EXERCISE AIM:
The lines below that include the word "regras" are to be reported.
--- DATA PROVIDED ---
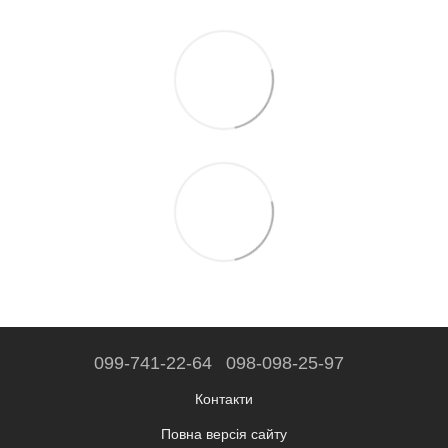
099-741-22-64
098-098-25-97
Контакти
Повна версія сайту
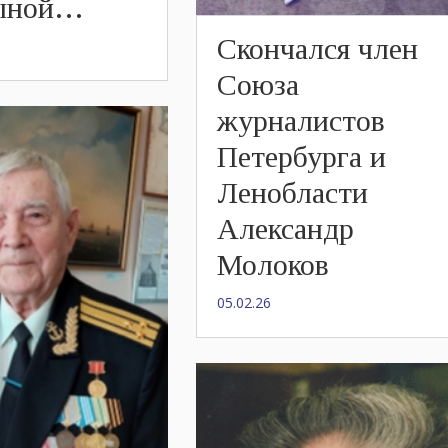
ыной…
Скончался член
Союза
журналистов
Петербурга и
Ленобласти
Александр
Молоков
05.02.26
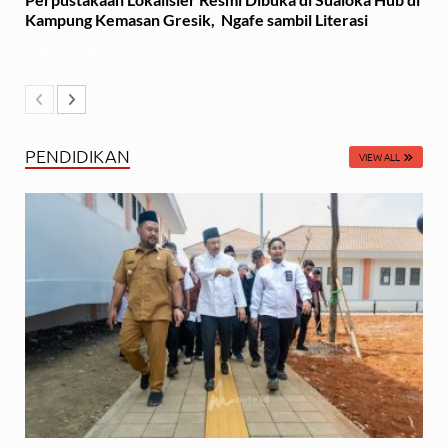
Kampung Kemasan Gresik, Ngafe sambil Literasi
Selasa, 19 November 2024 - 21:36
PENDIDIKAN
VIEW ALL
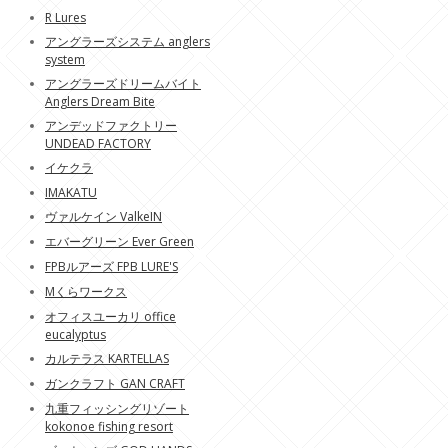
R Lures
アングラーズシステム anglers
system
アングラーズドリームバイト
Anglers Dream Bite
アンデッドファクトリー
UNDEAD FACTORY
イケクラ
IMAKATU
ヴァルケイン ValkeIN
エバーグリーン Ever Green
FPBルアーズ FPB LURE'S
Mくらワークス
オフィスユーカリ office
eucalyptus
カルテラス KARTELLAS
ガンクラフト GAN CRAFT
九重フィッシングリゾート
kokonoe fishing resort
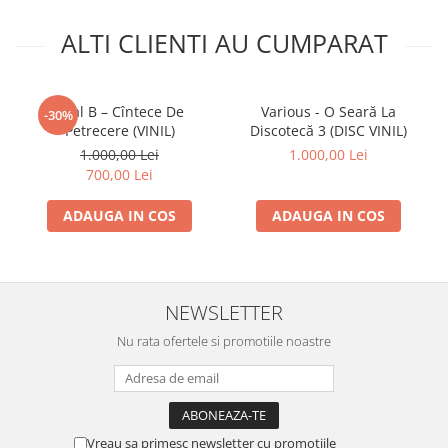
ALTI CLIENTI AU CUMPARAT
Real B – Cîntece De
Various - O Seară La
-30%
Petrecere (VINIL)
Discotecă 3 (DISC VINIL)
1.000,00 Lei
1.000,00 Lei
700,00 Lei
ADAUGA IN COS
ADAUGA IN COS
NEWSLETTER
Nu rata ofertele si promotiile noastre
Vreau sa primesc newsletter cu promotiile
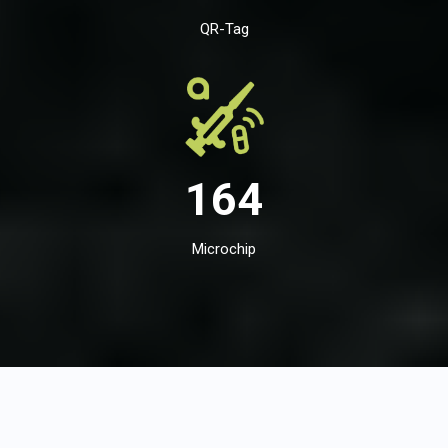
QR-Tag
164
Microchip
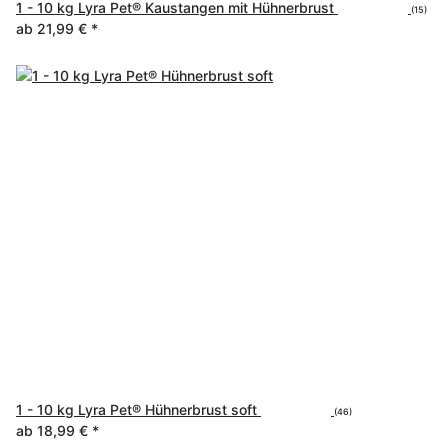
1 - 10 kg Lyra Pet® Kaustangen mit Hühnerbrust
(15)
ab
21,99 €
*
1 - 10 kg Lyra Pet® Hühnerbrust soft
(46)
ab
18,99 €
*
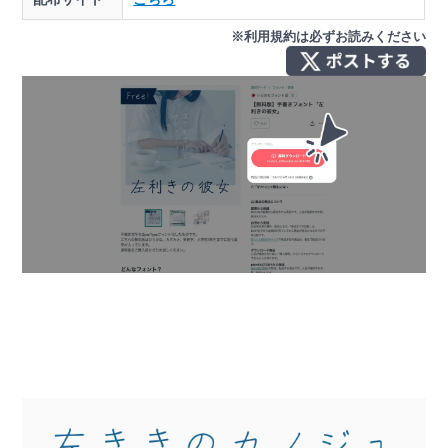
※利用規約は必ずお読みください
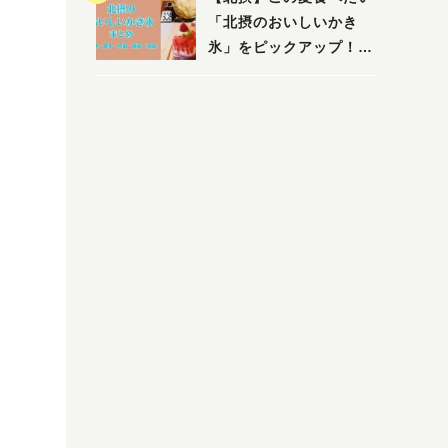
「北摂のおいしいかき
氷」をピックアップ！
（茨木・豊中・吹田・箕
面・池田）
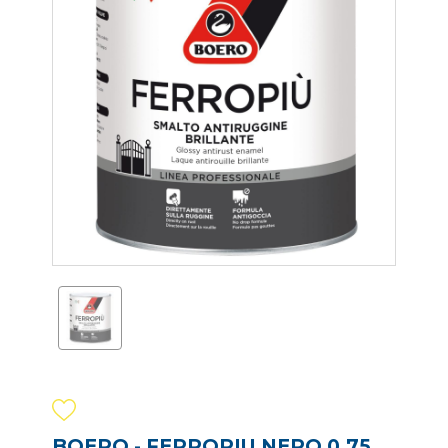
BOERO - FERROPIU NERO 0.75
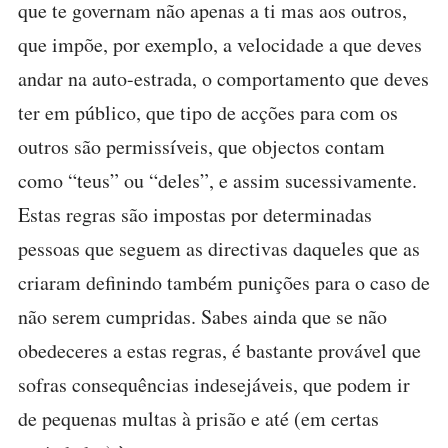
que te governam não apenas a ti mas aos outros,
que impõe, por exemplo, a velocidade a que deves
andar na auto-estrada, o comportamento que deves
ter em público, que tipo de acções para com os
outros são permissíveis, que objectos contam
como “teus” ou “deles”, e assim sucessivamente.
Estas regras são impostas por determinadas
pessoas que seguem as directivas daqueles que as
criaram definindo também punições para o caso de
não serem cumpridas. Sabes ainda que se não
obedeceres a estas regras, é bastante provável que
sofras consequências indesejáveis, que podem ir
de pequenas multas à prisão e até (em certas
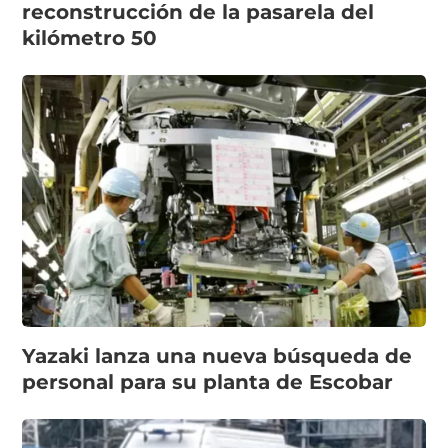
reconstrucción de la pasarela del
kilómetro 50
Yazaki lanza una nueva búsqueda de
personal para su planta de Escobar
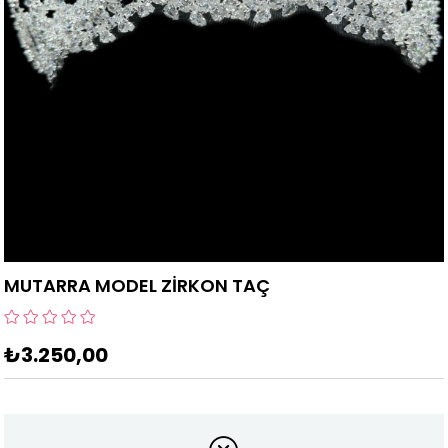
MUTARRA MODEL ZİRKON TAÇ
₺3.250,00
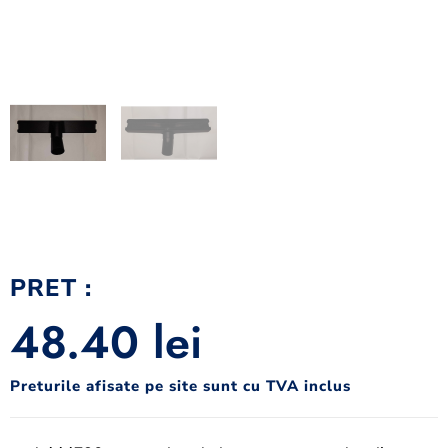
PRET :
48.40
lei
Preturile afisate pe site sunt cu TVA inclus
---
RESPONSE AREA:
Estas regras são impostas por determinadas
obedeceres a estas regras, é bastante provável que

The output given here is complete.